____ Available records

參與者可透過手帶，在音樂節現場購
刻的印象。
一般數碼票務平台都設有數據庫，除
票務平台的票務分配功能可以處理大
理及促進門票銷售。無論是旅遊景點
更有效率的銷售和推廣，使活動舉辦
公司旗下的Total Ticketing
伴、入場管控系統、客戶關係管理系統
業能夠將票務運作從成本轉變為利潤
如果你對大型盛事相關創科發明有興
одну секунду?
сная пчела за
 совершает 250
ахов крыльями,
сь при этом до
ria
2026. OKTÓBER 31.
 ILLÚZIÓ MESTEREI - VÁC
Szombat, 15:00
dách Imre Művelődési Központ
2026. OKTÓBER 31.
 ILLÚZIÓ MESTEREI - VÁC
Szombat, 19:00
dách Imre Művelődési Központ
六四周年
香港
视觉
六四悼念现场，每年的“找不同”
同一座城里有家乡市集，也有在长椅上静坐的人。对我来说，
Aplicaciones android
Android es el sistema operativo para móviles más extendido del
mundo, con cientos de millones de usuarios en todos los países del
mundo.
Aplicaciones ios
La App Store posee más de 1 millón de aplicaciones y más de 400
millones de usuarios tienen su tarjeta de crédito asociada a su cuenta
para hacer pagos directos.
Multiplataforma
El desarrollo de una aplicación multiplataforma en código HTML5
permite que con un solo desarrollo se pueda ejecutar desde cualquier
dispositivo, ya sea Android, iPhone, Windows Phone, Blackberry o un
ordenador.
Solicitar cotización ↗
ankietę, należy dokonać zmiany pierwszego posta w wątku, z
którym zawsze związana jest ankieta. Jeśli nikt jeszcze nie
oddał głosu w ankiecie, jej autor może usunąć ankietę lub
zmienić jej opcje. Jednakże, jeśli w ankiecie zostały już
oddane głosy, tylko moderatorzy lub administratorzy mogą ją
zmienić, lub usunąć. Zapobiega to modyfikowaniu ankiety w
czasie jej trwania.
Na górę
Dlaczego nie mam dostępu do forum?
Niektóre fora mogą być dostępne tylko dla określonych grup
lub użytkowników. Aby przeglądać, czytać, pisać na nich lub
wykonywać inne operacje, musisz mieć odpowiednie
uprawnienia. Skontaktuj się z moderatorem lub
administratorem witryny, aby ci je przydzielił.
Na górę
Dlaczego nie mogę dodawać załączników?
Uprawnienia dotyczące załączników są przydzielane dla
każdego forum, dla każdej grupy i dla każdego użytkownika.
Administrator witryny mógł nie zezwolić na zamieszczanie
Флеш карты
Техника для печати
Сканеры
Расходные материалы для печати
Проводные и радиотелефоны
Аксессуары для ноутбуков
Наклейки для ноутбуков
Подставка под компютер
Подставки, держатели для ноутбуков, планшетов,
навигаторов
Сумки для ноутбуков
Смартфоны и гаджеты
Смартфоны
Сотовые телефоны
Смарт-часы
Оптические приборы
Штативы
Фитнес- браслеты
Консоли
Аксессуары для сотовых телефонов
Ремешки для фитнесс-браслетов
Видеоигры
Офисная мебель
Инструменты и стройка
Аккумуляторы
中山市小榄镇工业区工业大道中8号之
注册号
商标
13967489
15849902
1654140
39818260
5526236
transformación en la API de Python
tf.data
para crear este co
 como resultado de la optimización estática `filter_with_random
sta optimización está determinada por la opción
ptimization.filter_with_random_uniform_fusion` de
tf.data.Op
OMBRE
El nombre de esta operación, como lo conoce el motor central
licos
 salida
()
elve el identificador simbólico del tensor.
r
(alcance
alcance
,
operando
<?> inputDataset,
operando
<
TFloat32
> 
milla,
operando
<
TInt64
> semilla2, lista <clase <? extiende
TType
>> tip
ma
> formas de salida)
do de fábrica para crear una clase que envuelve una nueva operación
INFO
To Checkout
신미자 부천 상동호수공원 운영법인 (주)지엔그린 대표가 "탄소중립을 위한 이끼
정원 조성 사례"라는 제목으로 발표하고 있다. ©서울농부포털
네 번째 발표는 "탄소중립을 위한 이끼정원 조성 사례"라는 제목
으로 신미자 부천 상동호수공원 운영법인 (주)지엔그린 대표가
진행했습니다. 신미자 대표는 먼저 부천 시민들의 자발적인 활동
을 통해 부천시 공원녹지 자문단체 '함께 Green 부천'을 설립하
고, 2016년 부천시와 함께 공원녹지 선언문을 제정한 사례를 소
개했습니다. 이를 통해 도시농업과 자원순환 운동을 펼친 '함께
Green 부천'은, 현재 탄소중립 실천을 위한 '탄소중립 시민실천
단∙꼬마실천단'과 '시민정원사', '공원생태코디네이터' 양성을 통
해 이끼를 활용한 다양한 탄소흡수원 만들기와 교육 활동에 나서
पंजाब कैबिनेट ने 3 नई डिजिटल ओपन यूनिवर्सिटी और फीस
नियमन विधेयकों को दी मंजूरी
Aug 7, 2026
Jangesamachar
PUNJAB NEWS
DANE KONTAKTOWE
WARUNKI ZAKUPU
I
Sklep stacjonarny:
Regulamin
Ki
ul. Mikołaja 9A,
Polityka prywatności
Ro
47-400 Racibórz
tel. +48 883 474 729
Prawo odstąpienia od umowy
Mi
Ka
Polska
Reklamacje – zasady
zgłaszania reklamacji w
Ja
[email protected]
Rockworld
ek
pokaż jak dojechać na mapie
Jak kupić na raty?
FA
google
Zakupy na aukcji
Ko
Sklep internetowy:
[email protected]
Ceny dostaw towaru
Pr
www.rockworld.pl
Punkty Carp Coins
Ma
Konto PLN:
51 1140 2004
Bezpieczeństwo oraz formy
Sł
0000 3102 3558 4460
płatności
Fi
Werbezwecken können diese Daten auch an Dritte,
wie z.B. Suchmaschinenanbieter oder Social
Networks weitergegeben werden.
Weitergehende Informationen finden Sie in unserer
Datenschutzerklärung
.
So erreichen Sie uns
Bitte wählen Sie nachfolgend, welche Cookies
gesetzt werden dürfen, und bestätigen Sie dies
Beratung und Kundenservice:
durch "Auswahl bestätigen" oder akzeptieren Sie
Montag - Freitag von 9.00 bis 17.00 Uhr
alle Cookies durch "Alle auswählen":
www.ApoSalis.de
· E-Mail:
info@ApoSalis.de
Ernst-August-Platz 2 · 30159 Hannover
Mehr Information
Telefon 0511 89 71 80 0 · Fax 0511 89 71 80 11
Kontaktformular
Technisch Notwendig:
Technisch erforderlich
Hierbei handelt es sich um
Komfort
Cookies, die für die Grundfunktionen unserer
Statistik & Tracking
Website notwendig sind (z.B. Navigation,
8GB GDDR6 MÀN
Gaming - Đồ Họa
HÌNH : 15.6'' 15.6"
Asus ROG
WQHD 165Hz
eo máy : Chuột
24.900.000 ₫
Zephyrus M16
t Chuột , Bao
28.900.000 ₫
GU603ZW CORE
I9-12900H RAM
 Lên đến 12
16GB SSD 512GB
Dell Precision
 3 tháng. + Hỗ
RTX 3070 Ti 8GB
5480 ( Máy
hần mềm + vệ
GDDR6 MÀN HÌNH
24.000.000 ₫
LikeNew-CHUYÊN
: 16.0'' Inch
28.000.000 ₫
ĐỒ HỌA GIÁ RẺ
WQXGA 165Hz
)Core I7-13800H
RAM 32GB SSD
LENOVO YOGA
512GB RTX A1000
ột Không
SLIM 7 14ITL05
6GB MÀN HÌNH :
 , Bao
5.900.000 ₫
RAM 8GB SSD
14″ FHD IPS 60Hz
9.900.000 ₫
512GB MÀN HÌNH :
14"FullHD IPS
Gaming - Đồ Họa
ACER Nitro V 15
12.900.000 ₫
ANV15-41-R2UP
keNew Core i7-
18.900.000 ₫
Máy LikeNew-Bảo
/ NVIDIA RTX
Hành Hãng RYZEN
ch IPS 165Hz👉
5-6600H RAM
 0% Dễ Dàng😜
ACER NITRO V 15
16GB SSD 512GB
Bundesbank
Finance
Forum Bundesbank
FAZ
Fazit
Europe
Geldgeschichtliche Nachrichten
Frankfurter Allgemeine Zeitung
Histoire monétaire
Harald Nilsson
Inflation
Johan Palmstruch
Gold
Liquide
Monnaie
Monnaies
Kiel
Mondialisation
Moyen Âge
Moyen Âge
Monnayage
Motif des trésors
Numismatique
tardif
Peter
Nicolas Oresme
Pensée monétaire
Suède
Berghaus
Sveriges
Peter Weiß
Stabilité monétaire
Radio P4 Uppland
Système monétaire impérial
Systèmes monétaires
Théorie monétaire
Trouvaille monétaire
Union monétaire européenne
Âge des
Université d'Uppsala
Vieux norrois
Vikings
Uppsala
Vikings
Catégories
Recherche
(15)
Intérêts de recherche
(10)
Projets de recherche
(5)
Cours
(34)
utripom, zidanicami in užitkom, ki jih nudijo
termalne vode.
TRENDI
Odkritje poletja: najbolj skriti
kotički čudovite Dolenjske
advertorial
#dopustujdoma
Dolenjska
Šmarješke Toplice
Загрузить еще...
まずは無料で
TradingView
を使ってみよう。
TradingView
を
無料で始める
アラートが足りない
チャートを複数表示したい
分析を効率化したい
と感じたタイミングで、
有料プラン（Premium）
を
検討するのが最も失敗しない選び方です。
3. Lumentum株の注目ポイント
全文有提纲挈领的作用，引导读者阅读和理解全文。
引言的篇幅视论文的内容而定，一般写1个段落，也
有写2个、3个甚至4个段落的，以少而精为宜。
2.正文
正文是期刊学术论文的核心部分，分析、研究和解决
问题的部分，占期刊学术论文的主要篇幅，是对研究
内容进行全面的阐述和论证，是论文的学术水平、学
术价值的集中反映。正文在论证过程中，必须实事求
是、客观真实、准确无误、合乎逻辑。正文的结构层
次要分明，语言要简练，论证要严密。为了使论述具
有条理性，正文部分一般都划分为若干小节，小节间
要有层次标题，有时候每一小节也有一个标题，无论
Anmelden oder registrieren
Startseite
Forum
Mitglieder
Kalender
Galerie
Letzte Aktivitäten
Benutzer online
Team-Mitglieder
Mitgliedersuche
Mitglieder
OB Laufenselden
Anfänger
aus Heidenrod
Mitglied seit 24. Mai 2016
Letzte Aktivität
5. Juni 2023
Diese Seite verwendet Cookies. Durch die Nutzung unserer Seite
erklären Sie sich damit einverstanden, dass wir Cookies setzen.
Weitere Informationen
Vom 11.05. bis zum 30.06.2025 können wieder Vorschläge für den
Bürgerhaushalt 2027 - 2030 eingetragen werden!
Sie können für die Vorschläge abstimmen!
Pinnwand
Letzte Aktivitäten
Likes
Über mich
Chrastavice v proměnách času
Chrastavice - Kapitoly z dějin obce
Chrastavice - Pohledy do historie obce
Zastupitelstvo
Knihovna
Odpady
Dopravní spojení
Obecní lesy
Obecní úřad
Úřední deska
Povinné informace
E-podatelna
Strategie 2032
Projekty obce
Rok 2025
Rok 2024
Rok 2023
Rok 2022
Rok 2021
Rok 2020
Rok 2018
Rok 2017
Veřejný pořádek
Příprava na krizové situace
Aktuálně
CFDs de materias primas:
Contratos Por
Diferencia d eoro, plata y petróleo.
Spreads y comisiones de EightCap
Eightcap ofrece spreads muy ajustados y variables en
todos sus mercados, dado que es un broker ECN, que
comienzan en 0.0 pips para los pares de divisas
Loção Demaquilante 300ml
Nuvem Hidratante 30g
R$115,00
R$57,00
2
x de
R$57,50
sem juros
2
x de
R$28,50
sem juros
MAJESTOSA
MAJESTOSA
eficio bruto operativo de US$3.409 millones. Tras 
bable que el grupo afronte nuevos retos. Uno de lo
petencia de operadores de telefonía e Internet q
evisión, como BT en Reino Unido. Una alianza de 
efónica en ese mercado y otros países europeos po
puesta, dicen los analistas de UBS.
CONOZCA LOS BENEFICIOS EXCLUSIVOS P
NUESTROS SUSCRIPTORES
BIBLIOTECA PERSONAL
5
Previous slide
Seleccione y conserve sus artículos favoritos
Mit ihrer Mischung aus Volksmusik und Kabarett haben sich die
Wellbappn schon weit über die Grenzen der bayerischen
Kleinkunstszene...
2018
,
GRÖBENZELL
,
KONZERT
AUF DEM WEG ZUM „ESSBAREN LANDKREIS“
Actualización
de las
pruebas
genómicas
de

________

Exercise:
Within the listing above, the range opens at the line with "术价值的集中反映。正文在论证过程中，必须实事求" and closes at the line with "Chrastavice - Kapitoly z dějin obce". Reproduce exactly the lines of that range, including both ends.

Expected output:
术价值的集中反映。正文在论证过程中，必须实事求
是、客观真实、准确无误、合乎逻辑。正文的结构层
次要分明，语言要简练，论证要严密。为了使论述具
有条理性，正文部分一般都划分为若干小节，小节间
要有层次标题，有时候每一小节也有一个标题，无论
Anmelden oder registrieren
Startseite
Forum
Mitglieder
Kalender
Galerie
Letzte Aktivitäten
Benutzer online
Team-Mitglieder
Mitgliedersuche
Mitglieder
OB Laufenselden
Anfänger
aus Heidenrod
Mitglied seit 24. Mai 2016
Letzte Aktivität
5. Juni 2023
Diese Seite verwendet Cookies. Durch die Nutzung unserer Seite
erklären Sie sich damit einverstanden, dass wir Cookies setzen.
Weitere Informationen
Vom 11.05. bis zum 30.06.2025 können wieder Vorschläge für den
Bürgerhaushalt 2027 - 2030 eingetragen werden!
Sie können für die Vorschläge abstimmen!
Pinnwand
Letzte Aktivitäten
Likes
Über mich
Chrastavice v proměnách času
Chrastavice - Kapitoly z dějin obce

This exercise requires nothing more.